A shark attacking a top surfer during a televised competition in South Africa captured the world’s attention but the incident is not highly unusual. South Africa has an average of six shark attacks including one death each year.
The shark bumped three-time world champion Mick Fanning off his board Sunday as he waited his turn during the finals of the JBay Open world surfing competition and stirred the public’s worst fears about sharks.
In the video of the event posted on the World Surf League website, Australian Fanning scans the water before a fin and what could be a tail appear and with a splash he disappears under the surface. He is next seen furiously trying to swim to safety before a rescuer pulls him out of the water.
Fanning said at first he swam away but then decided to defend himself and turned to punch the shark in the back.
“I saw it taking my board away and I just started cracking it,” he told a crowd that gathered around him once he was back on shore, referring to how he struck the shark.
“I’m totally fine. I’ve got nothing wrong with me,” Fanning said in an interview. “There’s a small depression in my board and my leg wrap (was) bitten. I’m just totally tripping out. To walk away from that, I’m just so stoked.”
South Africa has put in place a number of measures to increase safety against shark attacks, especially in KwaZulu Natal province, which borders Eastern Cape where the attack took place.
Shark nets were first installed in 1952 along the beaches of KwaZulu Natal and the province has not seen a shark attack in 15 years, said Jeremy Cliff, head researcher at the KwaZulu Natal Sharks Board. But along with sharks, other non-threatening animals are trapped in the nets, making them an environmental hazard.
Nets, however, weaken the size of waves, making them unpopular with some surfers.
The board is trying to develop an undersea cable that emits a low electronic frequency pulse to ward off sharks.
On South Africa’s west coast, the scenic mountains rolling into the Atlantic Ocean provide a vantage point for shark spotters who survey the ocean from a height of about 300 feet and sound an alarm when they spot the sharp dorsal fin of a Great White.
In the warmer Indian Ocean, it’s harder to spot species like the Zambezi shark, which prefers murkier, deeper waters.
For most bathers visiting South Africa’s beaches, the risk is low, said Cliff.
Cliff said of the surfing competition encounter. “It looked like an investigating incident rather than the shark wanting to eat the surfer.”
For surfers who are in the water at dawn and dusk, shark attacks are an “occupational hazard” said Paul Botha, regional spokesman for the World Surf League.

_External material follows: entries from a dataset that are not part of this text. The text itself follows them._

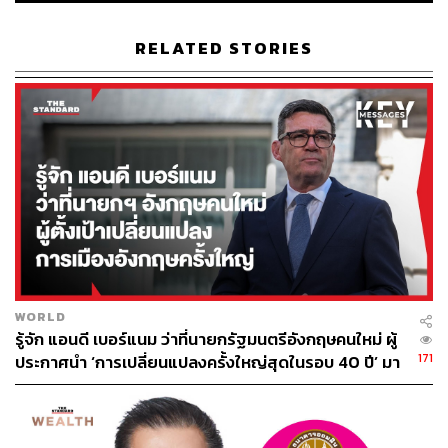
กีฬา สำนักข่าว THE STANDARD ผู้มีงาน
อดิเรกคือการสัมภาษณ์ BNK48
RELATED STORIES
WORLD
รู้จัก แอนดี เบอร์แนม ว่าที่นายกรัฐมนตรีอังกฤษคนใหม่ ผู้
171
ประกาศนำ ‘การเปลี่ยนแปลงครั้งใหญ่สุดในรอบ 40 ปี’ มา
สู่การเมืองอังกฤษ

Describing his shark encounter, Fanning said: “I felt something grab, get stuck in my leg rope and instantly jump away. And it just kept coming at my board.”
Fanning’s mother, Elizabeth Osborne, who watched the incident live on television in Australia, wept as she told Australian Broadcasting Corp. radio the attack was “the worst thing I’ve ever seen happen to any of my family because it was just there in front of me.”

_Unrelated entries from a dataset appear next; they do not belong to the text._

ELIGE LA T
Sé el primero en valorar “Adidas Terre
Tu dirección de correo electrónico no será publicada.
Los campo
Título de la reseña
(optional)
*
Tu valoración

“It was absolutely terrifying. I actually got up and walked across to the television because I just couldn’t believe what I was seeing and I thought we lost him,” she said in an ABC TV interview.
The World Surf League cancelled the remainder of the event and Fanning will split the prize money with fellow Australian surfer Julian Wilson, who was also in the water when the attack happened. The two will share second place.
“We are incredibly grateful that no one was seriously injured today,” the league said in a statement. “Mick’s composure and quick acting in the face of a terrifying situation was nothing short of heroic.”